- In service: 1929–1954
- Built at: Peckham Rye Works
- Constructed: 1929
- Number built: 4
- Number scrapped: 4
- Fleet numbers: 1909–1912, later 1809–1812
- Capacity: 16 first class, 91 third class
- Operators: Southern Railway, British Railways
- Line served: Wimbledon to West Croydon

Specifications
- Train length: 127 ft 4 in (38.81 m)
- Width: 9 ft 3 in (2.82 m)
- Electric systems: 750 V DC third rail
- Current collection: Contact shoe
- UIC classification: Bo′2′+2′2′
- Braking system: Automatic air
- Coupling system: Screw-link
- Multiple working: Standard SR system
- Track gauge: 4 ft 8+1⁄2 in (1,435 mm)

= SR Class 2-WIM =

2-WIM was the designation given, by Southern Railway (SR), to a 4-strong fleet of electric multiple units, dedicated for use on the ex-LBSCR West Croydon to Wimbledon Line, using the headcode 2. None of these units survived long enough in British Rail ownership to be allocated a TOPS class.

==Construction==
The 2-WIM (2-car Wimbledon stock, numbers 1809–1812) units were rebuilt in 1929, from former Trailer First cars, originally used in ex-LBSCR AC electric SL stock.
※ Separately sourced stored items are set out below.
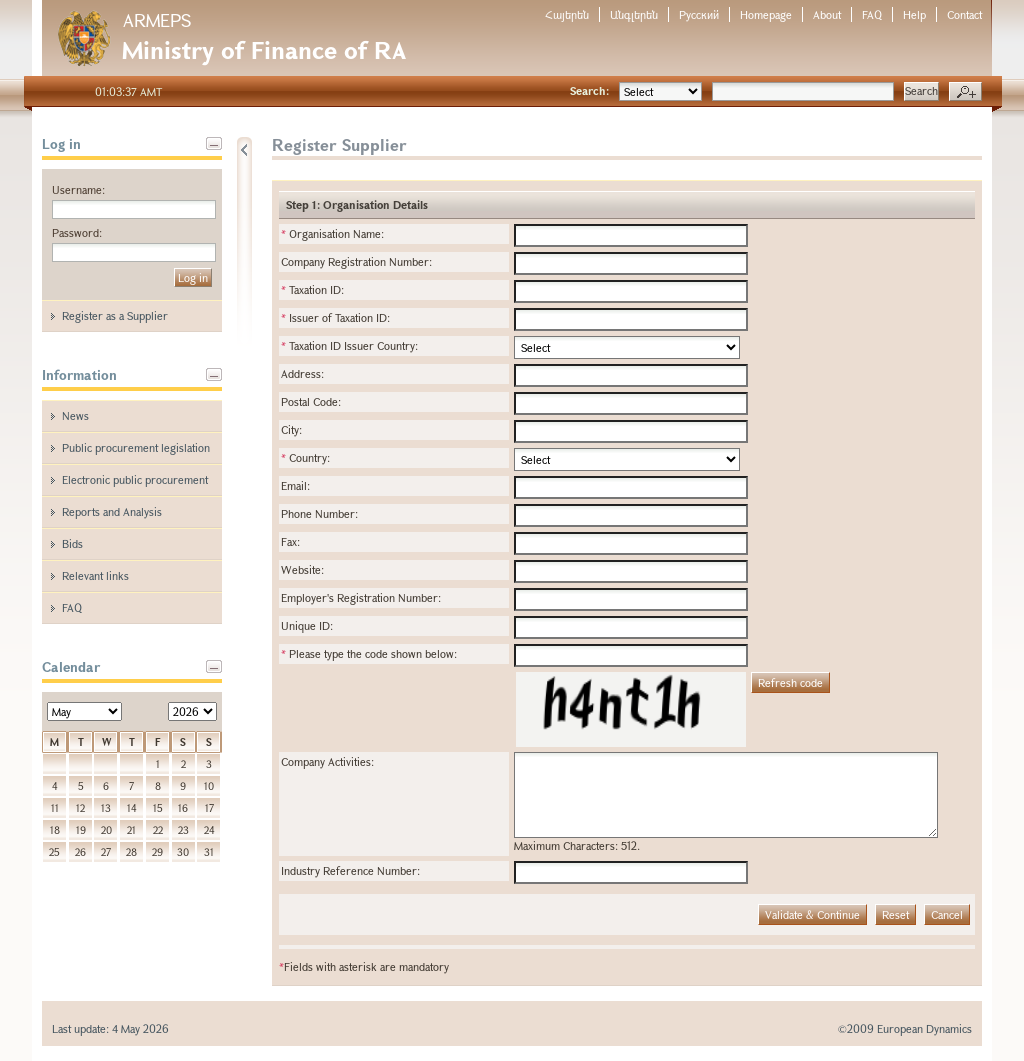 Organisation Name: (332, 233)
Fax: (290, 541)
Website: (302, 569)
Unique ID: (307, 625)
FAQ (872, 14)
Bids (72, 543)
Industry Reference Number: (350, 870)
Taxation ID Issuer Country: (349, 345)
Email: (295, 485)
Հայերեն (567, 14)
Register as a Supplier (115, 315)
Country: (305, 457)
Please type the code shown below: (369, 653)
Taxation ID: (312, 289)
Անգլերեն (634, 14)
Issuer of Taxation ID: (335, 317)
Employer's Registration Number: (361, 597)
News (75, 415)
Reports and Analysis (112, 511)
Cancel (947, 914)
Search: (589, 90)
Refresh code (790, 682)
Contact (964, 14)
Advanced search (965, 92)
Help (914, 14)
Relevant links (95, 575)
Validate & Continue (812, 914)
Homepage (766, 14)
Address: (302, 373)
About (827, 14)
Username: (78, 189)
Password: (77, 232)
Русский (699, 14)
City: (291, 429)
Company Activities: (327, 761)
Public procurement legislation (136, 447)
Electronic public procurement (135, 479)
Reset (895, 914)
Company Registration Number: (356, 261)
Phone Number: (319, 513)
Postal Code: (311, 401) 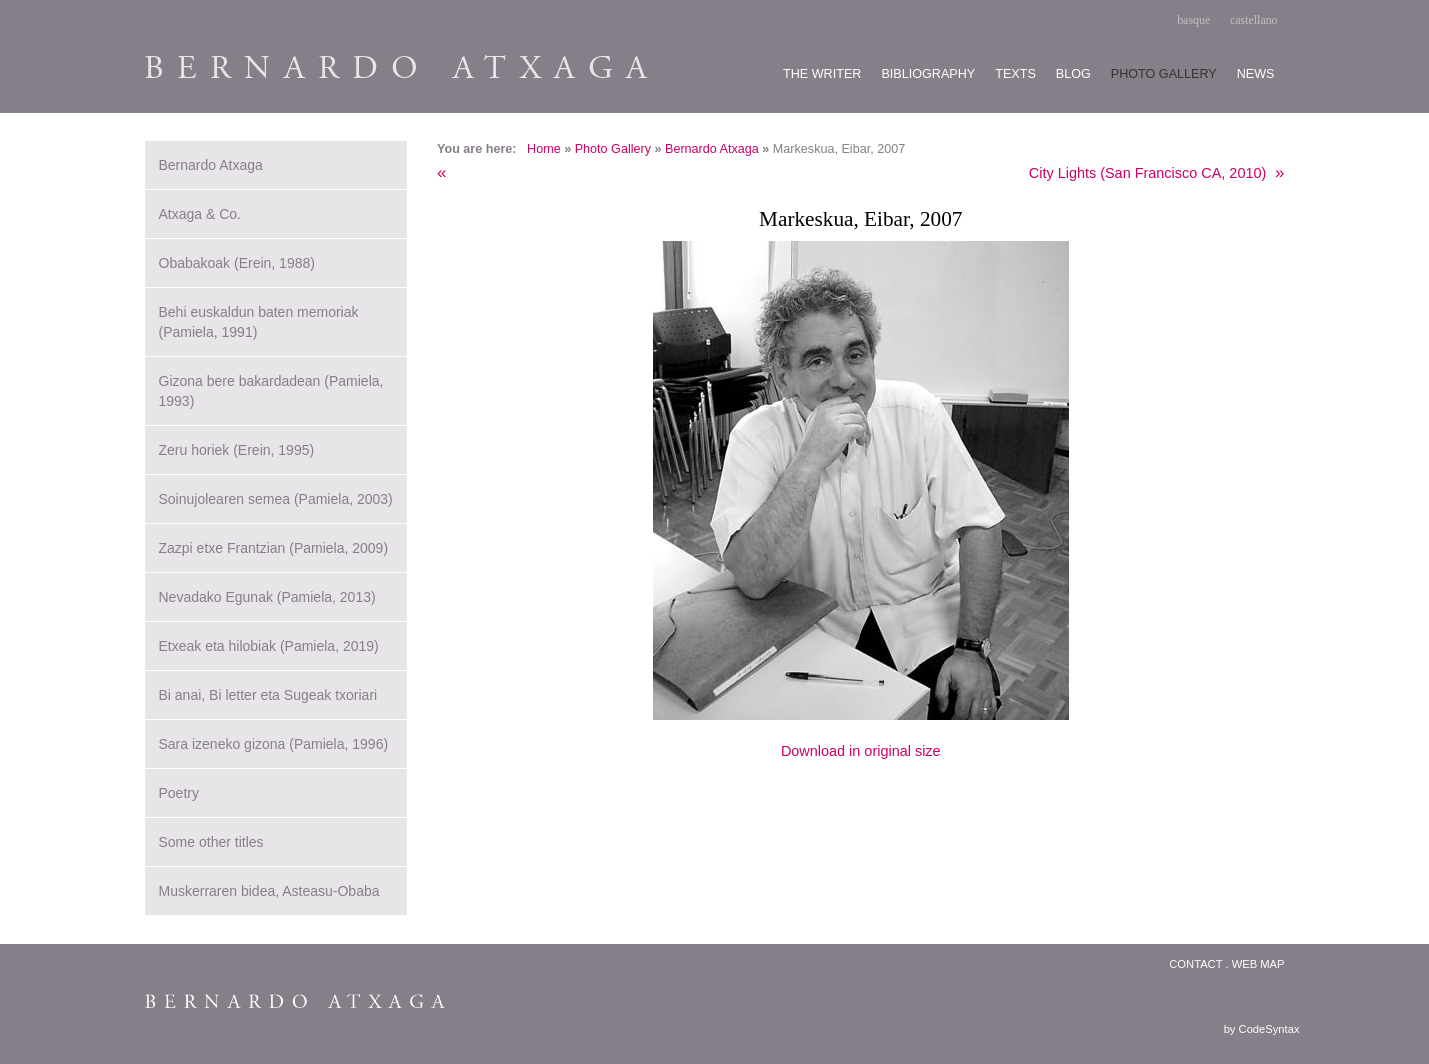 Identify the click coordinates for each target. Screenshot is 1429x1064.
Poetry (179, 793)
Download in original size (861, 751)
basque (1193, 20)
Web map (1258, 964)
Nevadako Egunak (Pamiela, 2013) (267, 597)
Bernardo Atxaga (712, 149)
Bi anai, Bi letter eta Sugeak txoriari (268, 695)
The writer (822, 74)
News (1256, 74)
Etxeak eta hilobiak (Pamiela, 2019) (269, 646)
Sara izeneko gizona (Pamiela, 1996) (274, 744)
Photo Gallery (613, 149)
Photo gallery (1164, 74)
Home (544, 149)
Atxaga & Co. (200, 214)
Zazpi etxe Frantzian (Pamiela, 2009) (274, 548)
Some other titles (211, 842)
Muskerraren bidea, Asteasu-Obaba (269, 891)
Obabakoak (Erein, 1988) (237, 263)
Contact (1195, 964)
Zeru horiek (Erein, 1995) (237, 450)
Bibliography (928, 74)
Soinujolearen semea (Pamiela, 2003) (276, 499)
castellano (1254, 20)
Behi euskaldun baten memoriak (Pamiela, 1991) (259, 322)
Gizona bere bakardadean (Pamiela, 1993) (271, 391)
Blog (1073, 74)
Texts (1015, 74)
They were intended for use on the line between Wimbledon and Croydon. Originally these units had some First Class accommodation in the Driving Motor car, but this was later declassified to Third Class only. The units were numbered 1909–1912 before 1936, when those numbers were reused for new 2-BIL units.

==Formations==
Initial formations of these units were as follows:

| Unit Numbers | DMBT | DTC |
|---|---|---|
| 1909–1912 / 1809–1812 | 9818–9821 | 9951–9954 |

==Withdrawal==
All four units were withdrawn in 1954, and subsequently scrapped.